Chemogenetic Suppression of GnRH Neurons during Pubertal Development Can Alter Adult GnRH Neuron Firing Rate and Reproductive Parameters in Female Mice.
Eden A DulkaRichard A DeFazioSuzanne M MoenterPublished in: eNeuro (2020)
Gonadotropin-releasing hormone (GnRH) neurons control anterior pituitary, and thereby gonadal, function. GnRH neurons are active before outward indicators of puberty appear. Prenatal androgen (PNA) exposure mimics reproductive dysfunction of the common fertility disorder polycystic ovary syndrome (PCOS) and reduces prepubertal GnRH neuron activity. Early neuron activity can play a critical role in establishing circuitry and adult function. We tested the hypothesis that changing prepubertal GnRH neuron activity programs adult GnRH neuron activity and reproduction independent of androgen exposure in female mice. Activating (3Dq) or inhibitory (4Di) designer receptors exclusively activated by designer drugs (DREADDs) were targeted to GnRH neurons using Cre-lox technology.
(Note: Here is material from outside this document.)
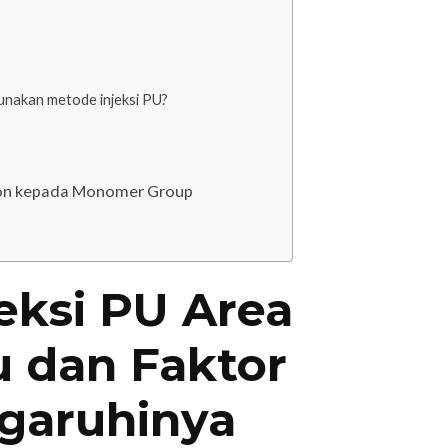
nakan metode injeksi PU?
ton kepada Monomer Group
eksi PU Area
u dan Faktor
garuhinya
In control studies, the DREADD ligand clozapine n-oxide (CNO) produced the expected changes in GnRH neuron activity in vitro and luteinizing hormone (LH) release in vivo CNO was administered to control or PNA mice between two and three weeks of age, when GnRH neuron firing rate is reduced in PNA mice. In controls, reducing prepubertal GnRH neuron activity with 4Di increased adult GnRH neuron firing rate and days in diestrus but did not change puberty onset or GABA transmission to these cells. In contrast, activating GnRH neurons had no effect on reproductive parameters or firing rate and did not rescue reproductive phenotypes in PNA mice. These studies support the hypothesis that prepubertal neuronal activity sculpts elements of the adult reproductive neuroendocrine axis and cyclicity but indicate that other PNA-induced programming actions are required for full reproductive phenotypes and/or that compensatory mechanisms overcome activity-mediated changes to mitigate reproductive changes in adults.